Sans honneur et sans coeur
Quand on observe l'abyssale différence de traitement politico-médiatique concernant la mort de Julien Quemener, abattu à bout portant par un flic ripoux en marge d'un match de football, et celle de Rémi Fraisse, possiblement décédé des suites d'un tir de grenade au cours d'une confrontation où pleuvait les cocktails molotov, on ne peut qu'être profondément écoeuré. Non pas que les morts des uns vengent les martyrs des autres, non pas qu'on ne puisse compatir au sort de ce militant luttant pour une cause pas plus absurde ni illégitime que beaucoup d'autres ou qu'il faille faire une hiérarchie entre les victimes de la répression policière. Non, ce qui mène l'estomac aux lèvres, c'est l'humanisme à géométrie variable des bonnes consciences qui cornaquent notre temps, leur compassion téléguidée idéologiquement, leur sensiblerie de circonstances et leur sentimentalité sur commande. Ces gens – journalistes, politiques, commentateurs – sont faux jusque dans les émotions qu'ils prétendent ressentir. Leur hypocrisie manipulatrice ne s'arrête même pas au bord des tombeaux, elle se vautre dedans. Bien sûr, on le savait, mais on a aussi le droit de ne pas être blasé face à tant de bassesse et de vilenie. Chaque nouvelle démonstration et une nouvelle nausée. La mort d'un jeune idéaliste, ils s'en contrefoutent bien évidemment, complètement, totalement, absolument... Ils en tueront demains des dizaines ou des milliers quand il s'agira de défendre leurs prébendes et leurs sinécures. Ils veulent simplement jouer sur la corde sensible du gémissement collectif et de la larme partagée en gros plan au 20 heures.
Cela permet aux journaliste de Libé de retrouver les accents anti-flics de leur folle jeunesse, qu'ils avaient égarés depuis bien longtemps quelque part au fond des dessous sales de la famille Rothschild qu'ils sont dorénavant chargés de faire reluire à coups de langue. Cela permet à la « gauche radicale», désormais totalement ralliée au mondialisme libéral-libertaire et aux fumisteries « sociétales », de rejouer la carte du « fascisme d'état » afin de prétendre être toujours révolutionnaire. Cela permet aux droitards de beugler contre la « racaille gauchiste » et dénoncer le laxisme des « socialos ». Bref, cela permet de prolonger un peu la comédie.

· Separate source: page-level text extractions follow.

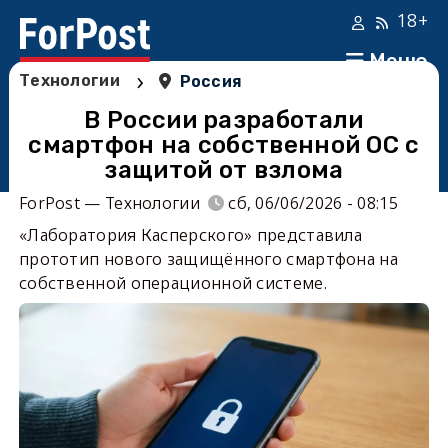
18+
Меню
›
Технологии
Россия
В России разработали
смартфон на собственной ОС с
защитой от взлома
ForPost — Технологии
сб, 06/06/2026 - 08:15
«Лаборатория Касперского» представила
прототип нового защищённого смартфона на
собственной операционной системе.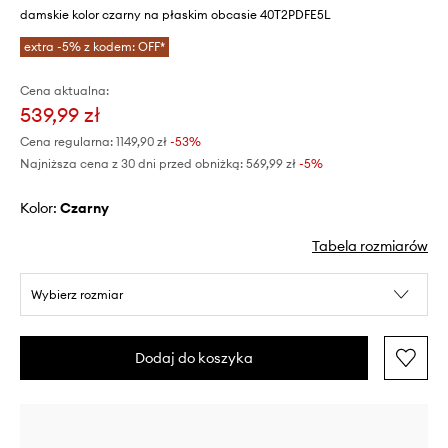
damskie kolor czarny na płaskim obcasie 40T2PDFE5L
extra -5% z kodem: OFF*
Cena aktualna:
539,99 zł
Cena regularna:
1149,90 zł
-53%
Najniższa cena z 30 dni przed obniżką:
569,99 zł
 -5%
Kolor:
czarny
Tabela rozmiarów
Wybierz rozmiar
Dodaj do koszyka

Le grand cirque. Chacun dans son rôle. Et tout le monde est content. A part, bien sûr, ceux qui pleurent un fils, un frère, un ami ou un camarade. Le comble de la tragi-comédie serait cependant atteint si l'on apprenait finalement que la victime était en réalité membre d'un groupuscule fascistoïde ultra-nationaliste. On se ferait alors expliquer – par les mêmes qui pleurnichent et se scandalisent aujourd'hui - que la défunt n'a eu finalement que ce qu'il méritait, qu'on ne joue pas impunément avec le feu et qu'il est bien normal que la démocratie se défende contre les menées factieuses d'individus dangereux, afin d'assurer l'ordre et la tranquillité des bons citoyens.
Il y a cependant fort peu de chances que cela arrive. Car l'extrême droite n'est pas au barrage de Sivens, elle est occupée à régler le conflit russo-ukrainien dans l'arrière salle des bistrots.